By Jennifer Sicking | Photos by Patrick Murphy-Racey
On a day in 2015, Vasileios Maroulas, UT Knoxville mathematics professor and expert in data science, called then-Ph.D. student Andrew Marchese into his office and handed him a CD of data from the U.S. Army Combat Capabilities Development Command’s Army Research Laboratory (ARL), asking him to begin untangling acoustical data.
It was an action that would change research for Maroulas.
As Marchese began investigating the data, he realized the strategies laid out in the graduate textbooks, which could walk students through time-series analysis or signal processing methods, were not enough to break apart the data and to detect patterns.
What they needed was a new model to examine the data—one that would allow flexibility.
Marchese (Knoxville ’17) began investigating different possibilities and recalled another UT Knoxville professor who in class had mentioned topology—math that allows geometric objects to be stretched, reshaped and changed—as a theory, a curiosity in the math world. But he had said some mathematicians were using it to unpack large data sets.
Marchese went to Maroulas with the beginning of an idea.
“I love that they come up with ideas,” Maroulas says about his graduate students. “I want my research lab to be a safe space for my mentees to learn how to make mistakes. They will be the ones who will minimize the real estate of the unknown in the future, and they need to courageously risk so that they successfully navigate the research ocean later. We learn a lot from failures, and 99 percent of the ideas don’t work out, but that 1 percent is really awesome.”
This idea, to combine topology with data analysis as other mathematicians were beginning to do, proved to fall into the 1 percent category.
“We started looking at it, and I said, ‘There is a hidden raw gem here; we just have to dig it out,’” Maroulas says.
Incorporating topology with data analysis allows mathematicians to take large, complex data sets and find clusters and then find connections between these clusters. As the clusters connect to one another, patterns in the data emerge, allowing mathematicians to detect the one area they need, to eliminate the other “noise” in the data set.
Marchese, now a data scientist for the New York Times, remembers it as an interesting time as he learned and used this new math with Maroulas’ mentorship.
“A lot of mathematics is pushing incrementally up in some sub field,” Marchese says. “There was so much new stuff to uncover. It was kind of like the Wild West in this field. There was so much unexplored and so much low-hanging fruit to go and prove. There were concepts and ideas that no one had explored yet because it was so brand new, especially with interactions with real data.”
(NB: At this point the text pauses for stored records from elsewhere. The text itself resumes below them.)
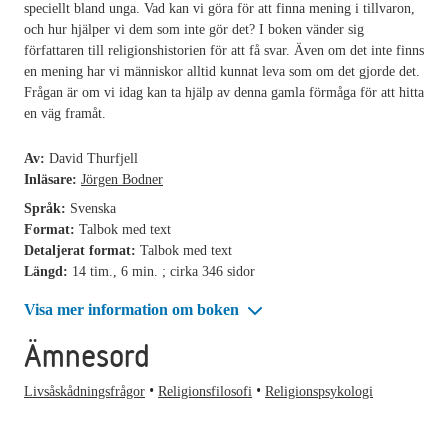
speciellt bland unga. Vad kan vi göra för att finna mening i tillvaron,
och hur hjälper vi dem som inte gör det? I boken vänder sig
författaren till religionshistorien för att få svar. Även om det inte finns
en mening har vi människor alltid kunnat leva som om det gjorde det.
Frågan är om vi idag kan ta hjälp av denna gamla förmåga för att hitta
en väg framåt.
Av:
David Thurfjell
Inläsare:
Jörgen Bodner
Språk:
Svenska
Format:
Talbok med text
Detaljerat format:
Talbok med text
Längd:
14 tim., 6 min. ; cirka 346 sidor
Visa mer information om boken
Ämnesord
Livsåskådningsfrågor
Religionsfilosofi
Religionspsykologi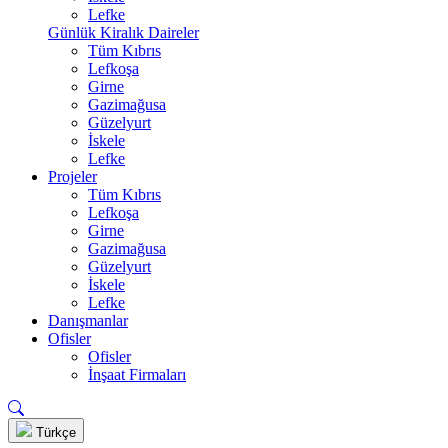
Lefke
Günlük Kiralık Daireler
Tüm Kıbrıs
Lefkoşa
Girne
Gazimağusa
Güzelyurt
İskele
Lefke
Projeler
Tüm Kıbrıs
Lefkoşa
Girne
Gazimağusa
Güzelyurt
İskele
Lefke
Danışmanlar
Ofisler
Ofisler
İnşaat Firmaları
Türkçe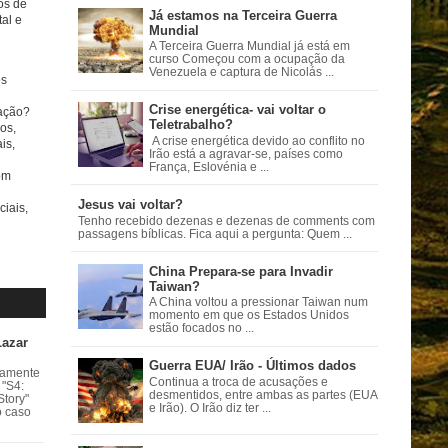
tos de
Já estamos na Terceira Guerra
al e
Mundial
A Terceira Guerra Mundial já está em
curso Começou com a ocupação da
Venezuela e captura de Nicolás ...
s
Crise energética- vai voltar o
ação?
Teletrabalho?
os,
A crise energética devido ao conflito no
is,
Irão está a agravar-se, países como
França, Eslovénia e ...
om
Jesus vai voltar?
ciais,
Tenho recebido dezenas e dezenas de comments com
passagens bíblicas. Fica aqui a pergunta: Quem ...
China Prepara-se para Invadir
Taiwan?
A China voltou a pressionar Taiwan num
momento em que os Estados Unidos
estão focados no ...
Lazar
Guerra EUA/ Irão - Últimos dados
vamente
Continua a troca de acusações e
 "S4:
desmentidos, entre ambas as partes (EUA
Story"
e Irão). O Irão diz ter ...
o caso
For Maroulas, that proved to be a career turning point into interpreting data using what he now promotes as statistical topological data analysis. He has published findings in prestigious journals and presented in international scientific conferences.
“This method is good for not only signal processing,” he says. “The approach is very transformative and has found applications in materials science, chemistry, biology and other areas as well.”
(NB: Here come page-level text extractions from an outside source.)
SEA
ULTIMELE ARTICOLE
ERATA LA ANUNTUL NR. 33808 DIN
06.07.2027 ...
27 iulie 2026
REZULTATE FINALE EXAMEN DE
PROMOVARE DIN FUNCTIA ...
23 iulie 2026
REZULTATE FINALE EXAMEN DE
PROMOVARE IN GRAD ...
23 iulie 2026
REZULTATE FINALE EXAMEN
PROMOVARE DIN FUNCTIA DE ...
One other area is in artificial intelligence.
Since 2017, the Army Research Office (ARO), an element of ARL, has funded Maroulas’ work, and in September 2019, ARL named Maroulas a senior research fellow. Soon a new project followed—unpacking electroencephalogram (EEG) data from soldiers pursuing a task with a goal of using the data to improve artificial intelligence.
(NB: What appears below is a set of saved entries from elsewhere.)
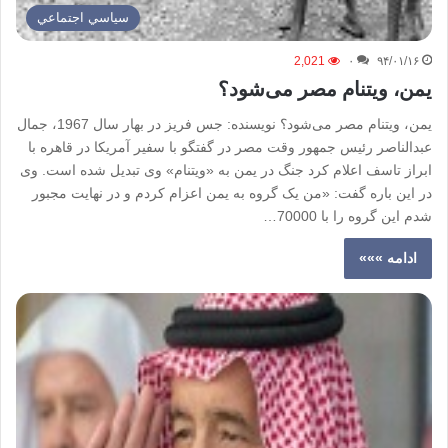
سياسي اجتماعي
2,021
۰
۹۴/۰۱/۱۶
یمن، ویتنام مصر می‌شود؟
یمن، ویتنام مصر می‌شود؟ نویسنده: جس فریز در بهار سال 1967، جمال
عبدالناصر رئیس جمهور وقت مصر در گفتگو با سفیر آمریکا در قاهره با
ابراز تاسف اعلام کرد جنگ در یمن به «ویتنام» وی تبدیل شده است. وی
در این باره گفت: «من یک گروه به یمن اعزام کردم و در نهایت مجبور
شدم این گروه را با 70000…
ادامه »»»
In milliseconds, a soldier may have to decide if the person in the distance is friendly or an adversary.
“Who is a good decision maker under a stressful environment—and you have to make that decision in milliseconds?” Maroulas asks.
In his lab, Maroulas and his research group—consisting of postdoctoral, graduate and undergraduate students—develop algorithms to help the Army discover just that.
Untangling the brain wave activity from soldiers has an ultimate goal of improving artificial intelligence for the Army.
“The mathematical capabilities Professor Maroulas and his team developed will find important use at ARL—the potential to apply this framework in a wide variety of applications from rapid analysis of electroencephalography and electromyography data to categorization of explosive events and study of human-machine teams,” says Joseph Myers, ARO program manager for this project.
It’s not just graduate students who are getting to learn about statistical topological data analysis. During 2019, the Army funded Maroulas’ research group with a summer learning experience for an undergraduate UT Knoxville student and a student from Bearden High School in Knoxville to learn about the process.
“I was able to mentor really young minds taking the first footsteps of their careers of what the Army Research Lab’s problems may be and how you can use mathematics and statistics to solve these problems,” he says.
From quarterbacks making a Super Bowl winning pass to a receiver and a racecar driver navigating turns in which millisecond decisions can lead to a wreck to making decisions affecting millions during a pandemic, Maroulas sees many possibilities for his work.
“We see lots of domains where having to make the right decision is critical and has a broad impact,” he says. “This method is transformative. It doesn’t have to be used for this type of data we’re looking at with the Army. It’s beyond that.”
In it may be the future.
“Mathematics tends to be a stringent discipline to tackle, but it has always been the greatest language to solve problems from measuring the height of pyramids in antiquity to decoding secret messages during World War II to detecting patterns in complex data during the 21st century,” Maroulas says. “If you’re willing to become an expert in walking the research bridge between mathematics and the real world, then you can really do a lot with this career.”